The morning light draped across the plains as Dominique Gonçalves sat in her vehicle, searching for elephants. She always appreciated the still mornings in Gorongosa National Park, over 1,500 sq. miles of picturesque wilderness in Mozambique’s Great Rift Valley. As manager of the park’s Elephant Ecology Project, Dominique closely monitors over 500 elephants as they move through and outside of the park. A significant aspect of her work is reducing human-elephant conflict, and as a participant in WCN’s new Career Program, she now has additional support to improve her project’s impact and help elephants and people to thrive together.
Born and raised in Mozambique, and currently practicing community-based work with The Gorongosa Project, Dominique is one of six conservationists supported by the Career Program in 2021, its inaugural year. This initiative provides financial support, skills training, and mentorship opportunities for career growth and to avoid attrition amongst local conservationists. Through the Career Program, leaders like Dominique can advance their roles as key decision makers in the stewardship of their country’s wildlife. Dominique believes that the ongoing mentorship she receives will be essential to becoming a self-sustaining, adaptive leader who can help protect Gorongosa’s elephants and foster coexistence with its adjacent communities.
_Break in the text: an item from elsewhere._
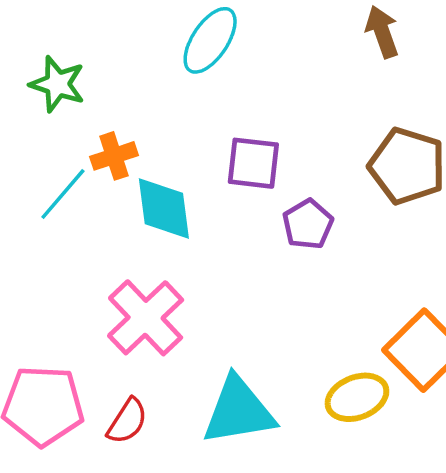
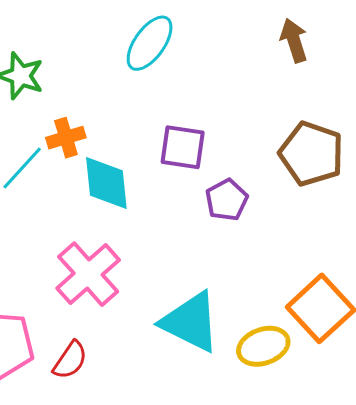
cyan triangle: (239, 411) -> (191, 322), moved, turned 34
There were once over 2,500 elephants roaming Gorongosa, but a long civil war devastated their numbers. They were poached for food and ivory, and when the war ended in 1992, fewer than 200 elephants remained. Gorongosa staff have spent years restoring the war-torn landscape and translocating animals back to the park. Today, about 1,000 elephants have returned, and Dominique wants to ensure these elephants are not lost to further conflict. The buffer zones around Gorongosa are home to many communities, and elephants sometimes wander into farmlands looking for food. Losing a year’s harvest to such raids understandably riles farmers, who use crop income for their families’ education and healthcare. They look to park management for solutions.
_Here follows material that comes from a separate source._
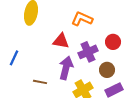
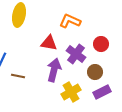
purple cross: (88, 52) -> (76, 54), turned -30
brown line: (40, 82) -> (18, 76), moved

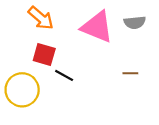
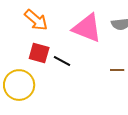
black line: (64, 75) -> (62, 61), moved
Dominique investigates elephant movement and seasonal distribution, determining where they may clash with neighboring communities. When elephants are spotted entering farmlands, a ranger team is deployed to scare them off with loud noises and fireworks. By safely warding off elephants and coming to the aid of farmers, Dominique’s project is supporting other park departments to promote human-elephant coexistence. Her ecology work has also been crucial to understanding how human pressure changes elephant behavior. She and her research partners discovered that after the war, many female elephants in the region rapidly evolved to be tuskless, likely in response to rampant ivory poaching. Understanding the evolutionary consequences of wildlife exploitation are increasingly important for conservation planning.
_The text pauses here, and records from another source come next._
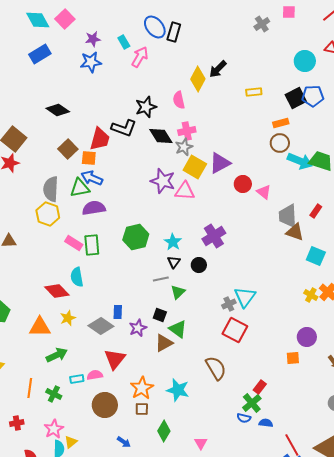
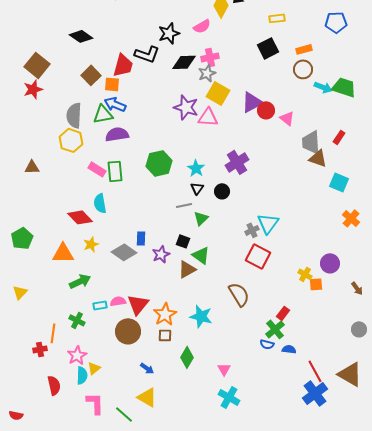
black square: (296, 98) -> (268, 48), moved
pink semicircle: (179, 100) -> (202, 26), turned -108
black diamond: (161, 136) -> (184, 62), turned -60
cyan arrow: (300, 161) -> (323, 87), size x0.7
purple triangle: (220, 163) -> (252, 102), moved
yellow cross: (311, 295) -> (305, 274), moved
red triangle: (115, 359) -> (138, 304), moved
orange line: (30, 388) -> (53, 333), moved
As she spies a herd of elephants passing through the morning mist, Dominique takes pride in her role as a bridge between people and elephants. Coexistence takes time to cultivate, and with the Career Program investing in her growth, Dominique Gonçalves is eager to continue her elephant ecology project, get practical training to expand her work, and find new ways to build harmony between her communities and elephants.